Ja, natürlich kenne ich die. Die haben dann zum Beispiel alle Bücher über Jeffrey Dahmer gelesen oder über Charles Manson. Anfang der Neunziger gab es mit dem „Schweigen der Lämmer“ und dem Film von John McNaughton, „Henry. The Portrait of a Serial Killer“, ja eine Art Boom des Genres.

Wie kam es zur dritten Figur des Schreibers?

Durch die Protokolle war schon mal klar, dass es da einen dritten Menschen geben muss. Ich fand das auch sehr wichtig, dass man solch ein klassisches Dreieck baut. Was auch visuell ganz andere Möglichkeiten ergibt, weil man immer, wenn etwa der Professor und Haarmann sich duellieren, die Reaktion des Dritten zeigen kann. Das multipliziert die Inszenierungsmöglichkeiten. Zudem hatte es noch einen weiteren Aspekt, weil sich ein Professor ja nicht mit einem Stenografen einlässt.

Wie meinen Sie das?

Die gehören anderen sozialen Klassen an.
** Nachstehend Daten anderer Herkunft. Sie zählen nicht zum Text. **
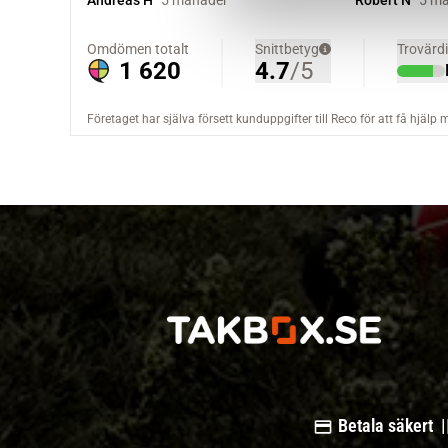
v
a
l
Betala säkert |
Das war dann lustig, weil Pierre Franckh, der den Schreiber gespielt hat, von Anfang an ein bisschen unglücklich darüber war, dass Jürgen Hentsch nicht mit ihm spielt. Was ja sozusagen rollenimmanent war. Natürlich musste sich Jürgen Hentsch auch konzentrieren, dass er nicht weggefegt wird von Götz George. Im Laufe des Drehs, der chronologisch war, entwickelte sich dann aber ein Verhältnis zwischen Haarmann und dem Stenografen. Was für Haarmann, der homosexuelle Vorlieben hatte (lacht), eine andere Aufladung hatte als für den Stenografen. Das ist dann natürlich wunderbar.

Einmal klagt Haarmann über Kopfschmerzen und wünscht, dass man ihm einen Knaben zuführt. In dieser Szene zeigt die Kamera den Stenografen.

Ja, ja (lacht), das ist für den natürlich unangenehm.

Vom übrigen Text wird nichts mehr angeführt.